Re: [PATCH v4 5/5] KVM: x86: improve reexecute_instruction

All of lore.kernel.org
 help / color / mirror / Atom feed

From: Marcelo Tosatti <mtosatti@redhat.com>
To: Xiao Guangrong <xiaoguangrong@linux.vnet.ibm.com>
Cc: Gleb Natapov <gleb@redhat.com>,
	LKML <linux-kernel@vger.kernel.org>, KVM <kvm@vger.kernel.org>
Subject: Re: [PATCH v4 5/5] KVM: x86: improve reexecute_instruction
Date: Mon, 7 Jan 2013 18:46:20 -0200	[thread overview]
Message-ID: <20130107204620.GA26134@amt.cnet> (raw)
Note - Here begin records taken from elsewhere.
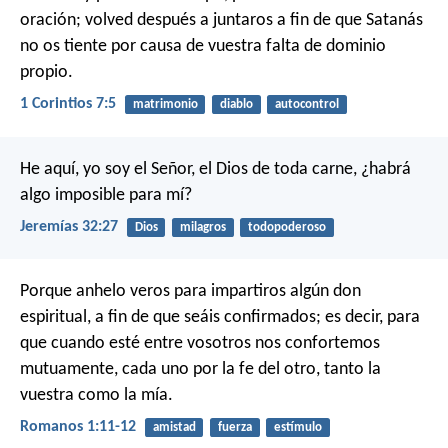
oración; volved después a juntaros a fin de que Satanás
no os tiente por causa de vuestra falta de dominio
propio.
1 Corintios 7:5
matrimonio
diablo
autocontrol
He aquí, yo soy el Señor, el Dios de toda carne, ¿habrá
algo imposible para mí?
Jeremías 32:27
Dios
milagros
todopoderoso
Porque anhelo veros para impartiros algún don
espiritual, a fin de que seáis confirmados; es decir, para
que cuando esté entre vosotros nos confortemos
mutuamente, cada uno por la fe del otro, tanto la
vuestra como la mía.
Romanos 1:11-12
amistad
fuerza
estímulo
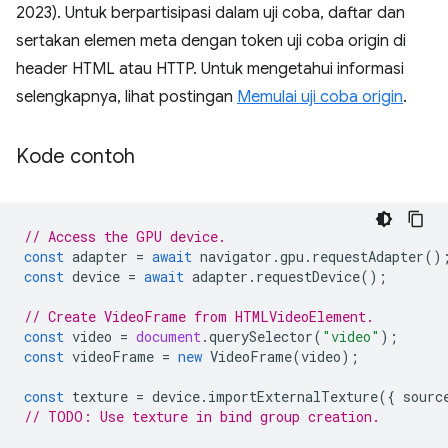
2023). Untuk berpartisipasi dalam uji coba, daftar dan
sertakan elemen meta dengan token uji coba origin di
header HTML atau HTTP. Untuk mengetahui informasi
selengkapnya, lihat postingan
Memulai uji coba origin
.
Kode contoh
// Access the GPU device.
const
adapter
=
await
navigator
.
gpu
.
requestAdapter
()
const
device
=
await
adapter
.
requestDevice
();
// Create VideoFrame from HTMLVideoElement.
const
video
=
document
.
querySelector
(
"video"
);
const
videoFrame
=
new
VideoFrame
(
video
);
const
texture
=
device
.
importExternalTexture
({
sourc
// TODO: Use texture in bind group creation.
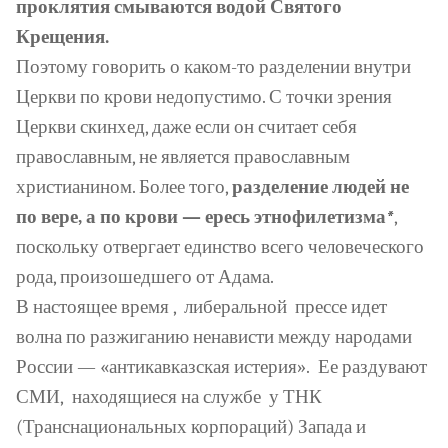
проклятия смываются водой Святого
Крещения.
Поэтому говорить о каком-то разделении внутри
Церкви по крови недопустимо. С точки зрения
Церкви скинхед, даже если он считает себя
православным, не является православным
христианином. Более того,
разделение людей не
по вере, а по крови — ересь
этно
филетизма
*
,
поскольку отвергает единство всего человеческого
рода, произошедшего от Адама.
В настоящее время ,
либеральной
прессе идет
волна по разжиганию ненависти между народами
России — «антикавказская истерия».
Ее раздувают
СМИ,
находящиеся на службе
у ТНК
(Транснациональных корпораций) Запада и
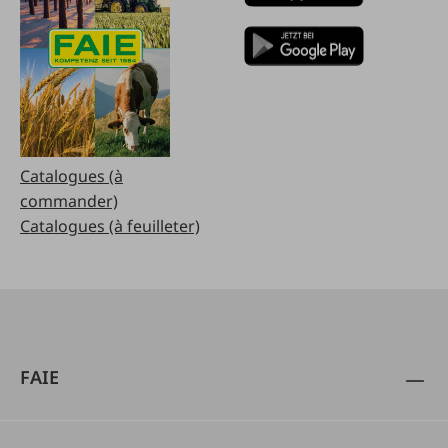
Catalogues (à
commander)
Catalogues (à feuilleter)
FAIE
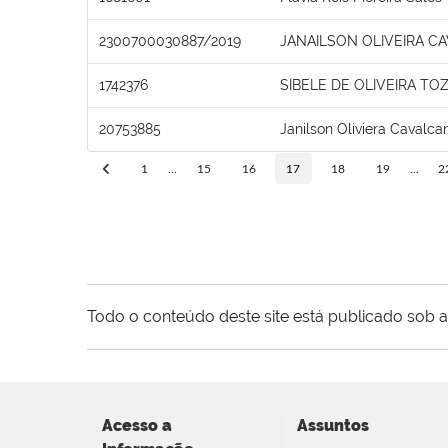
2300700030887/2019
JANAILSON OLIVEIRA C
1742376
SIBELE DE OLIVEIRA TO
20753885
Janilson Oliviera Cavalcan
1
...
15
16
17
18
19
...
2
Todo o conteúdo deste site está publicado sob a
Acesso a
Assuntos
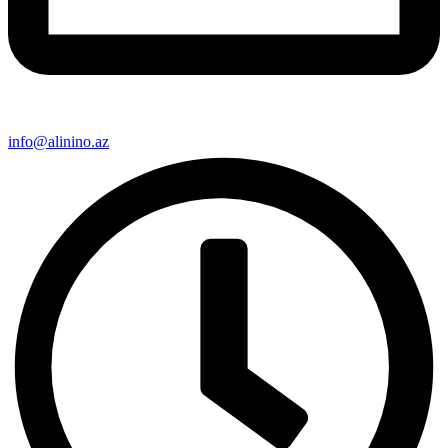
info@alinino.az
In-Reply-To: <50E7E165.6000107@linux.vnet.ibm.com>

On Sat, Jan 05, 2013 at 04:16:37PM +0800, Xiao Guangrong wrote:
> On 01/05/2013 06:44 AM, Marcelo Tosatti wrote:
> 
> >> index b0a3678..44c6992 100644
> >> --- a/arch/x86/kvm/x86.c
> >> +++ b/arch/x86/kvm/x86.c
> >> @@ -4756,15 +4756,8 @@ static int handle_emulation_failure(struct kvm_vcpu *vcpu)
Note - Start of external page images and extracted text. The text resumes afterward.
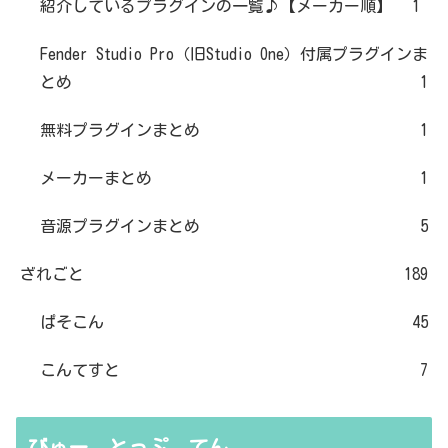
紹介しているプラグインの一覧♪【メーカー順】
1
Fender Studio Pro（旧Studio One）付属プラグインま
とめ
1
無料プラグインまとめ
1
メーカーまとめ
1
音源プラグインまとめ
5
ざれごと
189
ぱそこん
45
こんてすと
7
びゅー とっぷ てん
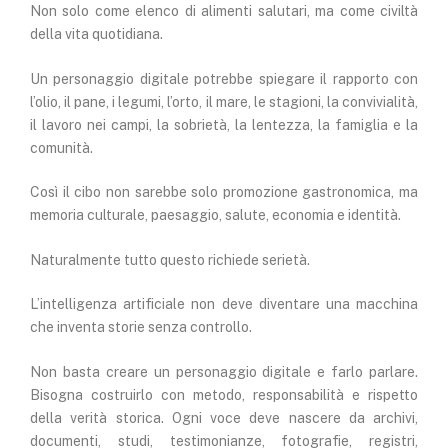
Non solo come elenco di alimenti salutari, ma come civiltà
della vita quotidiana.
Un personaggio digitale potrebbe spiegare il rapporto con
l’olio, il pane, i legumi, l’orto, il mare, le stagioni, la convivialità,
il lavoro nei campi, la sobrietà, la lentezza, la famiglia e la
comunità.
Così il cibo non sarebbe solo promozione gastronomica, ma
memoria culturale, paesaggio, salute, economia e identità.
Naturalmente tutto questo richiede serietà.
L’intelligenza artificiale non deve diventare una macchina
che inventa storie senza controllo.
Non basta creare un personaggio digitale e farlo parlare.
Bisogna costruirlo con metodo, responsabilità e rispetto
della verità storica. Ogni voce deve nascere da archivi,
documenti, studi, testimonianze, fotografie, registri,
> >>  static bool reexecute_instruction(struct kvm_vcpu *vcpu, unsigned long cr2)
> >>  {
> >>  	gpa_t gpa = cr2;
> >> +	gfn_t gfn;
> >>  	pfn_t pfn;
> >> -	unsigned int indirect_shadow_pages;
> >> -
> >> -	spin_lock(&vcpu->kvm->mmu_lock);
> >> -	indirect_shadow_pages = vcpu->kvm->arch.indirect_shadow_pages;
> >> -	spin_unlock(&vcpu->kvm->mmu_lock);
> >> -
> >> -	if (!indirect_shadow_pages)
> >> -		return false;
> > 
> > This renders the previous patch obsolete, pretty much (please fold).
> 
> Will try.
> 
> > 
> >>  	if (!vcpu->arch.mmu.direct_map) {
> >>  		/*
> >> @@ -4781,13 +4774,7 @@ static bool reexecute_instruction(struct kvm_vcpu *vcpu, unsigned long cr2)
> >>  			return true;
> >>  	}
> >>
> >> -	/*
> >> -	 * if emulation was due to access to shadowed page table
> >> -	 * and it failed try to unshadow page and re-enter the
> >> -	 * guest to let CPU execute the instruction.
> >> -	 */
> >> -	if (kvm_mmu_unprotect_page(vcpu->kvm, gpa_to_gfn(gpa)))
> >> -		return true;
> >> +	gfn = gpa_to_gfn(gpa);
> >>
> >>  	/*
> >>  	 * Do not retry the unhandleable instruction if it faults on the
> >> @@ -4795,13 +4782,38 @@ static bool reexecute_instruction(struct kvm_vcpu *vcpu, unsigned long cr2)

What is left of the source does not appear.